Member of the Maryland Senate
- In office 1947–1950
- Preceded by: J. Wilmer Cronin
- Succeeded by: D. Paul McNabb
- Constituency: Harford County

Personal details
- Born: August 24, 1883 Baltimore, Maryland, U.S.
- Died: June 1, 1966 (aged 82) Bel Air, Maryland, U.S.
- Resting place: Loudon Park Cemetery Baltimore, Maryland, U.S.
- Party: Republican
- Spouse: M. Madeleine Robinson ​ ​(m. 1913)​
- Children: 8
- Alma mater: Baltimore Law School
- Occupation: Politician; businessman; lawyer;

= Howard S. O'Neill =

American politician and lawyer (1883–1966)

Howard S. O'Neill (August 24, 1883 – June 1, 1966) was an American politician and lawyer from Maryland. He served in the Maryland Senate from 1947 to 1950.

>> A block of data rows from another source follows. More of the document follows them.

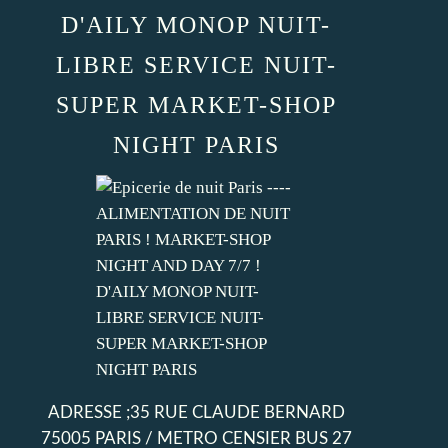
D'AILY MONOP NUIT-
LIBRE SERVICE NUIT-
SUPER MARKET-SHOP
NIGHT PARIS
ADRESSE ;35 RUE CLAUDE BERNARD
75005 PARIS / METRO CENSIER BUS 27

==Early life and education==
Howard S. O'Neill was born on August 24, 1883, in Baltimore, Maryland. Later in life, O'Neill studied law at Baltimore Law School for two years and was admitted to the bar in 1944.

==Career==
O'Neill moved to Harford County in 1903 and became secretary to the county school board. O'Neill worked with the Bel Air Electric Company and the Harford Toll Road. In 1918, he helped found the Motor Sales Company in Bel Air. After the Wall Street Crash of 1929, O'Neill helped reorganize the Farmers and Merchants National Bank. He was appointed cashier of the First National Bank of Harford County in 1938.

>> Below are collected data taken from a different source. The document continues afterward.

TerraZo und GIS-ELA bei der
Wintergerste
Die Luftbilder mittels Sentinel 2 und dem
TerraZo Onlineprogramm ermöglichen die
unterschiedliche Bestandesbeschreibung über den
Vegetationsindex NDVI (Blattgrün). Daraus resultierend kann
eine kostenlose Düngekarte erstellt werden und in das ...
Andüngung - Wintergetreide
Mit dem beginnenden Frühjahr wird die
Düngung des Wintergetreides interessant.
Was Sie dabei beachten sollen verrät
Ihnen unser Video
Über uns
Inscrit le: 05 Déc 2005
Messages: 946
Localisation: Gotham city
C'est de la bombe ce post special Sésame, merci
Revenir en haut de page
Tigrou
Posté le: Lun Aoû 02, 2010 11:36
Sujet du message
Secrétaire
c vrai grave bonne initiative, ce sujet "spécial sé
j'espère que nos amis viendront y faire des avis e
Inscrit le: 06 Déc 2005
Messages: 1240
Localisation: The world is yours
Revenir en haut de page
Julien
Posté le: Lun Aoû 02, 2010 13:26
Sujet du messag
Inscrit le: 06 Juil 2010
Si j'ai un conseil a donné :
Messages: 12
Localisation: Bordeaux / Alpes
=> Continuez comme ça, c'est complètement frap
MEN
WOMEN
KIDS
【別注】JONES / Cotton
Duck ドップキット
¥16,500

After getting admitted to the bar, O'Neill worked as an attorney in Bel Air. O'Neill worked in the firm O'Neill, O'Neill, O'Neill with his sons Harry St. A. and James.

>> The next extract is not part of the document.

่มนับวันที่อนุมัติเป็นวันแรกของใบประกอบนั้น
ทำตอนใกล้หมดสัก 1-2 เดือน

O'Neill was a Republican. O'Neill ran for clerk of the Circuit Court of Harford County in 1938 and 1942. He served as a member of the Maryland Senate, representing Harford County, from 1947 to 1950. He was defeated in re-election in 1950 by D. Paul McNabb. He served as treasurer of the Republican State Central Committee for Harford County from 1947 to his death in 1966.

==Personal life==
O'Neill married M. Madeleine Robinson, daughter of Maryland attorney general Thomas Hall Robinson, on August 1, 1913. They had five sons and three daughters, John H., Harry St. A., James, Daniel D., Thomas H. R., Elizabeth, Peggy and Nancy. His son John H. was a member of the Harford County board of commissioners. From 1913 until his death, O'Neill lived at 14 North Williams Street in Bel Air.

O'Neill died on June 1, 1966, at his home in Bel Air. He was buried at Loudon Park Cemetery in Baltimore.